Where an entry contains an image, skip the image and print the rest exactly.

(Records from a dataset)
Content starts
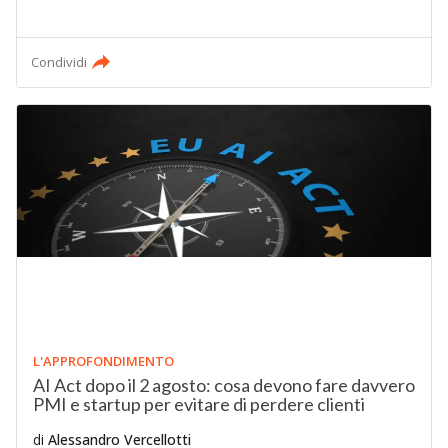
Condividi
L'APPROFONDIMENTO
AI Act dopo il 2 agosto: cosa devono fare davvero
PMI e startup per evitare di perdere clienti
di
Alessandro Vercellotti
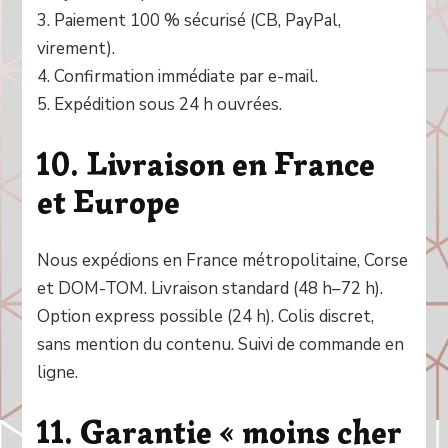
3. Paiement 100 % sécurisé (CB, PayPal,
virement).
4. Confirmation immédiate par e-mail.
5. Expédition sous 24 h ouvrées.
10. Livraison en France
et Europe
Nous expédions en France métropolitaine, Corse
et DOM-TOM. Livraison standard (48 h–72 h).
Option express possible (24 h). Colis discret,
sans mention du contenu. Suivi de commande en
ligne.
11. Garantie « moins cher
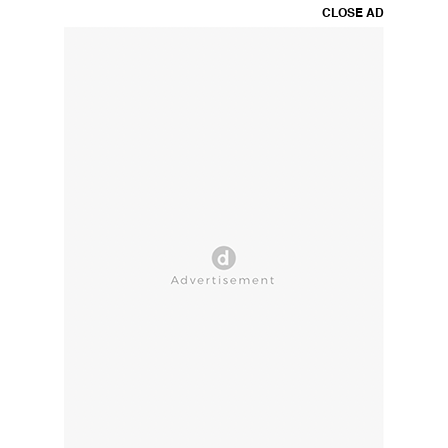
CLOSE AD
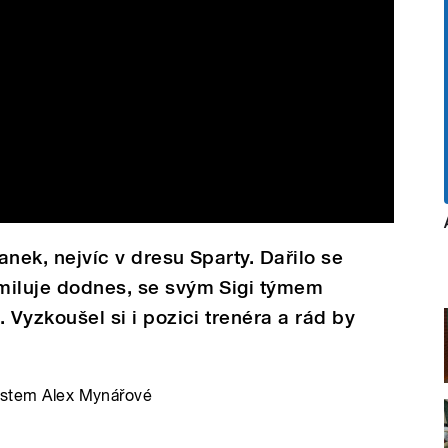
ranek, nejvíc v dresu Sparty. Dařilo se
 miluje dodnes, se svým Sigi týmem
. Vyzkoušel si i pozici trenéra a rád by
hostem Alex Mynářové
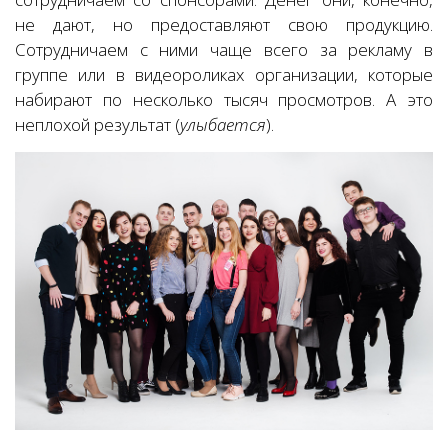
не дают, но предоставляют свою продукцию.
Сотрудничаем с ними чаще всего за рекламу в
группе или в видеороликах организации, которые
набирают по несколько тысяч просмотров. А это
неплохой результат (
улыбается
).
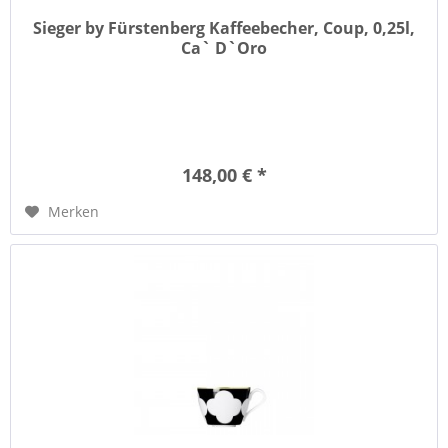
Sieger by Fürstenberg Kaffeebecher, Coup, 0,25l,
Ca` D`Oro
148,00 € *
Merken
Content ends
__Response__:
Condividi
L'APPROFONDIMENTO
AI Act dopo il 2 agosto: cosa devono fare davvero
PMI e startup per evitare di perdere clienti
di
Alessandro Vercellotti
3. Paiement 100 % sécurisé (CB, PayPal,
virement).
4. Confirmation immédiate par e-mail.
5. Expédition sous 24 h ouvrées.
10. Livraison en France
et Europe
Nous expédions en France métropolitaine, Corse
et DOM-TOM. Livraison standard (48 h–72 h).
Option express possible (24 h). Colis discret,
sans mention du contenu. Suivi de commande en
ligne.
11. Garantie « moins cher
CLOSE AD
ranek, nejvíc v dresu Sparty. Dařilo se
 miluje dodnes, se svým Sigi týmem
. Vyzkoušel si i pozici trenéra a rád by
hostem Alex Mynářové
не дают, но предоставляют свою продукцию.
Сотрудничаем с ними чаще всего за рекламу в
группе или в видеороликах организации, которые
набирают по несколько тысяч просмотров. А это
неплохой результат (
улыбается
).
Sieger by Fürstenberg Kaffeebecher, Coup, 0,25l,
Ca` D`Oro
148,00 € *
Merken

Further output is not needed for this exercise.